# AIM OF THE TASK
Please write out the entire listing below exactly, excluding its pictures.

☆ ☆ ☆ ☆ ☆

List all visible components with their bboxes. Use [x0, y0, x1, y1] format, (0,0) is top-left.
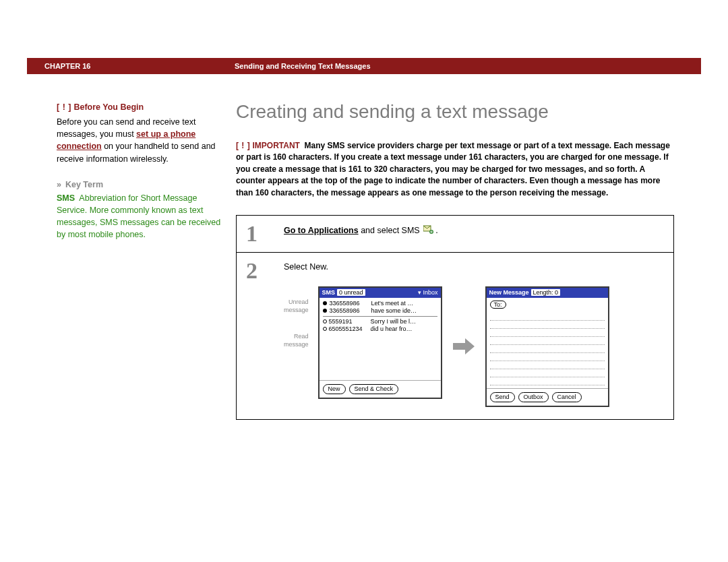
sms-inbox-screenshot: SMS 0 unread ▾ Inbox 336558986Let's meet… [318, 286, 442, 399]
key-term-term: SMS [57, 193, 75, 203]
send-button[interactable]: Send [490, 392, 515, 402]
to-button[interactable]: To: [490, 301, 506, 309]
button-bar: Send Outbox Cancel [487, 388, 608, 406]
step2-text: Select New. [284, 262, 663, 272]
chapter-header: CHAPTER 16 Sending and Receiving Text Me… [27, 58, 701, 74]
titlebar-title: New Message [489, 289, 529, 296]
read-dot-icon [323, 327, 327, 331]
list-item[interactable]: 336558986have some ide… [323, 307, 437, 315]
page-title: Creating and sending a text message [236, 101, 674, 123]
unread-dot-icon [323, 301, 327, 305]
step-number: 1 [237, 216, 280, 252]
step-body: Go to Applications and select SMS . [280, 216, 673, 252]
step-number: 2 [237, 253, 280, 419]
new-message-screenshot: New Message Length: 0 To: [485, 286, 609, 407]
steps-box: 1 Go to Applications and select SMS . 2 … [236, 215, 674, 420]
step1-text-post: and select SMS [359, 226, 420, 235]
read-dot-icon [323, 319, 327, 323]
key-term-body: SMS Abbreviation for Short Message Servi… [57, 192, 222, 241]
step-body: Select New. Unreadmessage Readmessage SM… [280, 253, 673, 419]
titlebar-title: SMS [322, 289, 336, 296]
key-term-heading: »Key Term [57, 179, 222, 191]
list-item[interactable]: 5559191Sorry I will be l… [323, 318, 437, 325]
important-label: IMPORTANT [253, 141, 300, 150]
step-row: 2 Select New. Unreadmessage Readmessage [237, 252, 673, 419]
callout-read: Readmessage [284, 333, 309, 348]
main-column: Creating and sending a text message [ ! … [236, 101, 701, 420]
unread-badge: 0 unread [337, 289, 365, 296]
list-item[interactable]: 336558986Let's meet at … [323, 300, 437, 307]
alert-bracket-icon: [ ! ] [236, 141, 250, 150]
titlebar: SMS 0 unread ▾ Inbox [320, 288, 441, 298]
arrow-right-icon [452, 336, 476, 357]
list-item[interactable]: 6505551234did u hear fro… [323, 325, 437, 333]
important-note: [ ! ] IMPORTANT Many SMS service provide… [236, 140, 674, 199]
outbox-button[interactable]: Outbox [518, 392, 549, 402]
key-term-text: Abbreviation for Short Message Service. … [57, 193, 220, 239]
new-button[interactable]: New [323, 384, 346, 394]
message-list: 336558986Let's meet at … 336558986have s… [320, 298, 441, 380]
before-you-begin-body: Before you can send and receive text mes… [57, 116, 222, 165]
to-row: To: [487, 298, 608, 311]
before-you-begin-heading: [ ! ] Before You Begin [57, 101, 222, 113]
callout-unread: Unreadmessage [284, 299, 309, 314]
length-counter: Length: 0 [531, 289, 561, 296]
go-to-applications-link[interactable]: Go to Applications [284, 226, 359, 235]
step-row: 1 Go to Applications and select SMS . [237, 216, 673, 252]
chapter-title: Sending and Receiving Text Messages [218, 62, 371, 70]
compose-area[interactable] [487, 311, 608, 388]
important-body: Many SMS service providers charge per te… [236, 141, 670, 197]
chevron-right-icon: » [57, 180, 60, 189]
inbox-dropdown[interactable]: ▾ Inbox [418, 289, 438, 296]
titlebar: New Message Length: 0 [487, 288, 608, 298]
alert-bracket-icon: [ ! ] [57, 102, 71, 112]
send-check-button[interactable]: Send & Check [349, 384, 399, 394]
sms-app-icon [423, 225, 434, 235]
callouts: Unreadmessage Readmessage [284, 286, 309, 349]
key-term-label: Key Term [65, 180, 103, 189]
sidebar: [ ! ] Before You Begin Before you can se… [27, 101, 236, 241]
before-you-begin-label: Before You Begin [73, 102, 144, 112]
button-bar: New Send & Check [320, 380, 441, 398]
divider [323, 316, 437, 317]
figures-row: Unreadmessage Readmessage SMS 0 unread ▾… [284, 286, 663, 407]
unread-dot-icon [323, 309, 327, 313]
chapter-label: CHAPTER 16 [27, 62, 218, 70]
cancel-button[interactable]: Cancel [552, 392, 582, 402]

☆ ☆ ☆ ☆ ☆

# RESPONSE TO THIS EXERCISE
List all visible components with their bboxes. Use [x0, y0, x1, y1] format, (0,0) is top-left.
sms-inbox-screenshot: SMS 0 unread ▾ Inbox 336558986Let's meet… [318, 286, 442, 399]
key-term-term: SMS [57, 193, 75, 203]
send-button[interactable]: Send [490, 392, 515, 402]
to-button[interactable]: To: [490, 301, 506, 309]
button-bar: Send Outbox Cancel [487, 388, 608, 406]
step2-text: Select New. [284, 262, 663, 272]
chapter-header: CHAPTER 16 Sending and Receiving Text Me… [27, 58, 701, 74]
titlebar-title: New Message [489, 289, 529, 296]
read-dot-icon [323, 327, 327, 331]
list-item[interactable]: 336558986have some ide… [323, 307, 437, 315]
page-title: Creating and sending a text message [236, 101, 674, 123]
unread-dot-icon [323, 301, 327, 305]
step-number: 1 [237, 216, 280, 252]
step-body: Go to Applications and select SMS . [280, 216, 673, 252]
step-number: 2 [237, 253, 280, 419]
new-message-screenshot: New Message Length: 0 To: [485, 286, 609, 407]
steps-box: 1 Go to Applications and select SMS . 2 … [236, 215, 674, 420]
step1-text-post: and select SMS [359, 226, 420, 235]
read-dot-icon [323, 319, 327, 323]
key-term-body: SMS Abbreviation for Short Message Servi… [57, 192, 222, 241]
step-body: Select New. Unreadmessage Readmessage SM… [280, 253, 673, 419]
titlebar-title: SMS [322, 289, 336, 296]
key-term-heading: »Key Term [57, 179, 222, 191]
list-item[interactable]: 5559191Sorry I will be l… [323, 318, 437, 325]
important-label: IMPORTANT [253, 141, 300, 150]
step-row: 2 Select New. Unreadmessage Readmessage [237, 252, 673, 419]
callout-read: Readmessage [284, 333, 309, 348]
main-column: Creating and sending a text message [ ! … [236, 101, 701, 420]
unread-badge: 0 unread [337, 289, 365, 296]
list-item[interactable]: 336558986Let's meet at … [323, 300, 437, 307]
alert-bracket-icon: [ ! ] [236, 141, 250, 150]
titlebar: SMS 0 unread ▾ Inbox [320, 288, 441, 298]
arrow-right-icon [452, 336, 476, 357]
list-item[interactable]: 6505551234did u hear fro… [323, 325, 437, 333]
important-note: [ ! ] IMPORTANT Many SMS service provide… [236, 140, 674, 199]
outbox-button[interactable]: Outbox [518, 392, 549, 402]
key-term-text: Abbreviation for Short Message Service. … [57, 193, 220, 239]
new-button[interactable]: New [323, 384, 346, 394]
message-list: 336558986Let's meet at … 336558986have s… [320, 298, 441, 380]
before-you-begin-body: Before you can send and receive text mes… [57, 116, 222, 165]
to-row: To: [487, 298, 608, 311]
before-you-begin-heading: [ ! ] Before You Begin [57, 101, 222, 113]
callout-unread: Unreadmessage [284, 299, 309, 314]
length-counter: Length: 0 [531, 289, 561, 296]
go-to-applications-link[interactable]: Go to Applications [284, 226, 359, 235]
step-row: 1 Go to Applications and select SMS . [237, 216, 673, 252]
chapter-title: Sending and Receiving Text Messages [218, 62, 371, 70]
compose-area[interactable] [487, 311, 608, 388]
important-body: Many SMS service providers charge per te… [236, 141, 670, 197]
chevron-right-icon: » [57, 180, 60, 189]
inbox-dropdown[interactable]: ▾ Inbox [418, 289, 438, 296]
titlebar: New Message Length: 0 [487, 288, 608, 298]
alert-bracket-icon: [ ! ] [57, 102, 71, 112]
send-check-button[interactable]: Send & Check [349, 384, 399, 394]
sms-app-icon [423, 225, 434, 235]
callouts: Unreadmessage Readmessage [284, 286, 309, 349]
key-term-label: Key Term [65, 180, 103, 189]
sidebar: [ ! ] Before You Begin Before you can se… [27, 101, 236, 241]
before-you-begin-label: Before You Begin [73, 102, 144, 112]
button-bar: New Send & Check [320, 380, 441, 398]
divider [323, 316, 437, 317]
figures-row: Unreadmessage Readmessage SMS 0 unread ▾… [284, 286, 663, 407]
unread-dot-icon [323, 309, 327, 313]
chapter-label: CHAPTER 16 [27, 62, 218, 70]
cancel-button[interactable]: Cancel [552, 392, 582, 402]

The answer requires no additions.